“God doesn’t need your good works; your neighbor does.” – Martin Luther
“The Reformation leveled the playing field and revealed the janitor is as holy as the Pope.” – Jeff Rose
“[The elect] are gathered into Christ’s flock by a call not immediately at birth, and not all at the same time, but according as it pleases God to dispense His grace to them. But before they are gathered unto that supreme Shepherd, they wander scattered in the wilderness common to all; and they do not differ at all from others except that they are protected by God’s special mercy from rushing headlong into the final ruin of death.” – John Calvin, Institutes, 3.24.10.
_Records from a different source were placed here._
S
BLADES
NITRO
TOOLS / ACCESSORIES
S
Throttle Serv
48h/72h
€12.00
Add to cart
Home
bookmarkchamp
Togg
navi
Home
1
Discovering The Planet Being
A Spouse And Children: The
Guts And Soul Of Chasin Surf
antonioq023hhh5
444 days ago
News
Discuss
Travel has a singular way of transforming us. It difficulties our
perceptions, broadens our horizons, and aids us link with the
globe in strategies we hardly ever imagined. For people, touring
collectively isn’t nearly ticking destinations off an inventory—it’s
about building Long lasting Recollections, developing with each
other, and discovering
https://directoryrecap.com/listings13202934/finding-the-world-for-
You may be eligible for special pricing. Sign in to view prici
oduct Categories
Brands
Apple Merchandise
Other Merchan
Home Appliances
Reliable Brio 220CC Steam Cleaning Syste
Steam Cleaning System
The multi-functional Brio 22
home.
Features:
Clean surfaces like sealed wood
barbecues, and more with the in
“In his unregenerate state man never adequately realizes his utterly hopeless condition. He imagines he is able to reform himself and turn to God if he chooses.” – Lorraine Boettner
“There are no loose threads in the providence of God, no stitches are dropped, no events are left to chance. The great clock of the universe keeps good time, and the whole machinery of providence moves with unerring punctuality.” – C. H. Spurgeon
“There is nothing that keeps wicked men at any one moment out of hell, but the mere pleasure of God.” – Jonathan Edwards
“The human heart has so many crannies where vanity hides, so many holes where falsehood lurks, is so decked out with deceiving hypocrisy, that it often dupes itself.” – John Calvin, A Calvin Treasury. Christianity Today, v. 37, n. 4.
“We must learn where our personal weaknesses lie. Once they are identified, we must be ruthless in dealing with them. Earlier generations called this the “mortification of the flesh,” that is, pronouncing the death sentence upon sin and putting that sentence into daily effect by killing all that sets itself against God’s purpose in our lives.” – Alistair Begg, Made For His Pleasure, Moody Press, 1996, p. 33.
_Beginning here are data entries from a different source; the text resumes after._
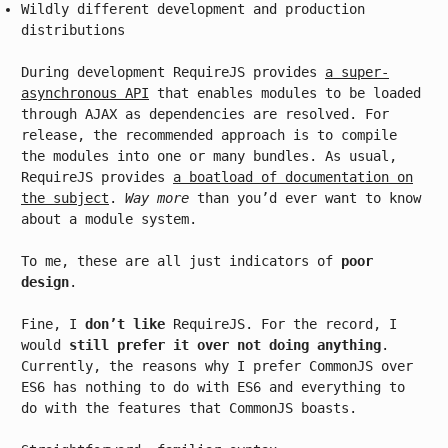
Wildly different development and production
distributions
During development RequireJS provides
a super-
asynchronous API
that enables modules to be loaded
through AJAX as dependencies are resolved. For
release, the recommended approach is to compile
the modules into one or many bundles. As usual,
RequireJS provides
a boatload of documentation on
the subject
.
Way more
than you’d ever want to know
about a module system.
To me, these are all just indicators of
poor
design
.
Fine, I
don’t like
RequireJS. For the record, I
would
still prefer it over not doing anything
.
Currently, the reasons why I prefer CommonJS over
ES6 has nothing to do with ES6 and everything to
do with the features that CommonJS boasts.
“Sin cannot dethrone God. That is what sin aims to do, but it misses its mark. Sin brings guilt to a man, but it does not bring him one ounce of sovereignty. God rules even when men imagine they are defying Him.” – Tom Wells
“Take this rule: whatever weakens your reason, impairs the tenderness of your conscience, obscures your sense of God, or takes off the relish of spiritual things; in short, whatever increases the strength and authority of your body over mind, that thing is sin to you, however innocent it may be in itself.” – Susanna Wesley: The Complete Writings, ed. by Charles Wallace Jr, (New York: Oxford University Press, 1997), 109.